= It is time to work for the Lord =

Biblical phrase

"It is time to work for the Lord" (עת לעשות לה' הפרו תורתך) is the first half of a Psalm verse that has served as a dramatic slogan at several junctures in Rabbinic Judaism.

Psalm 119:126 states: "It is time for the Lord to act, for your law has been broken" (New Oxford Annotated Bible ad loc.; עֵ֭ת לַעֲשֹׂ֣ות לַיהוָ֑ה הֵ֝פֵ֗רוּ תֹּורָתֶֽךָ; καιρὸς τοῦ ποιῆσαι τῷ Κυρίῳ· διεσκέδασαν τὸν νόμον σου; Tempus faciendi Domino; dissipaverunt legem tuam). This verse suggests that God will deliver the steadfast when the wicked break the commandments.

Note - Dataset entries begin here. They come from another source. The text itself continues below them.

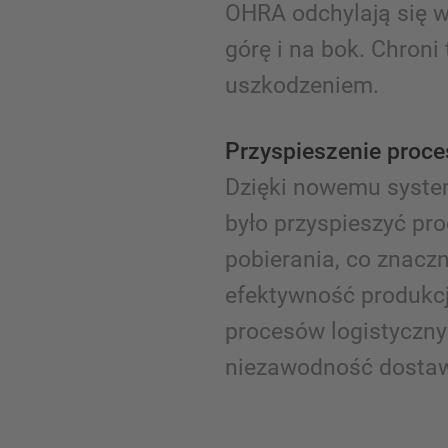
OHRA odchylają się 
górę i na bok. Chroni
uszkodzeniem.
Przyspieszenie proce
Dzięki nowemu syst
było przyspieszyć pr
pobierania, co znacz
efektywność produkcji
procesów logistyczny
niezawodność dosta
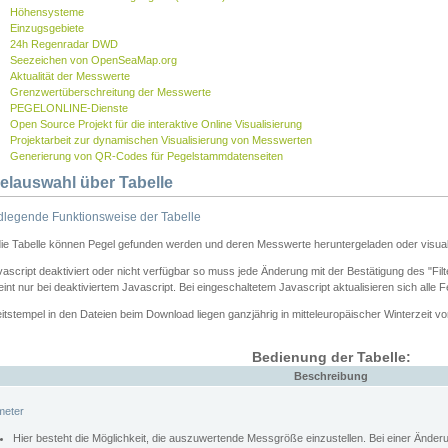
Höhensysteme
Einzugsgebiete
24h Regenradar DWD
Seezeichen von OpenSeaMap.org
Aktualität der Messwerte
Grenzwertüberschreitung der Messwerte
PEGELONLINE-Dienste
Open Source Projekt für die interaktive Online Visualisierung
Projektarbeit zur dynamischen Visualisierung von Messwerten
Generierung von QR-Codes für Pegelstammdatenseiten
elauswahl über Tabelle
legende Funktionsweise der Tabelle
die Tabelle können Pegel gefunden werden und deren Messwerte heruntergeladen oder visuali
vascript deaktiviert oder nicht verfügbar so muss jede Änderung mit der Bestätigung des "Filt
int nur bei deaktiviertem Javascript. Bei eingeschaltetem Javascript aktualisieren sich alle 
itstempel in den Dateien beim Download liegen ganzjährig in mitteleuropäischer Winterzeit vo
Bedienung der Tabelle:
Beschreibung
meter
Hier besteht die Möglichkeit, die auszuwertende Messgröße einzustellen. Bei einer Ände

However, in the readings of rabbinic midrash, an alternate meaning of the verse is given, due to an ambiguity in the Biblical Hebrew: instead of God acting in response to sin, humans should act on behalf of God. Thus, the verse may be understood as: "It is time to work for the Lord..."

==History==
The tanna Hillel the Elder cited the verse to call fellow Jews to study the Torah when it is neglected. (Ephraim Urbach interprets Hillel as calling for fuller observance of the Torah commandments in general, The Sages pp. 341f.) Rabbi Nathan makes a related gesture, for Jewish efforts against heresy, at the end of Mishnah Berakhot. Nathan transposes the two halves of the verse thus: "They have made void your law, it is time to work for the Lord." (See Urbach, 836n.93)

In the Talmudic period, the verse is thus called upon to justify the radical shift in rabbinic belief after the destruction of the Temple. Due to the conditions of exilic Jewry, the rabbinic leadership decided to permit the Oral Torah to be transcribed in writing and disseminated. The verse means that "It is better that one letter of the Torah [the verse forbidding the writing down of the Oral Torah] should be uprooted than that the whole of the Torah be forgotten." (Temurah 14b, Elon Jewish Law 5:1, Louis Jacobs, p. 133 trans.)

In the modern era, the dramatic character of the verse again enters the stage. The verse is used to justify rabbinic innovations in halakha. In the Age of Enlightenment, both Reform and their Orthodox rabbis cited the verse to justify the urgent nature of their actions ("It is time to act for the Lord"). The two conflicting positions see quite different referents for the verse's "they have voided the law"—the Reformers felt the need to accommodate the growing disinterest in Jewish law. In contrast, the Orthodox felt that the Reformers were voiding the law.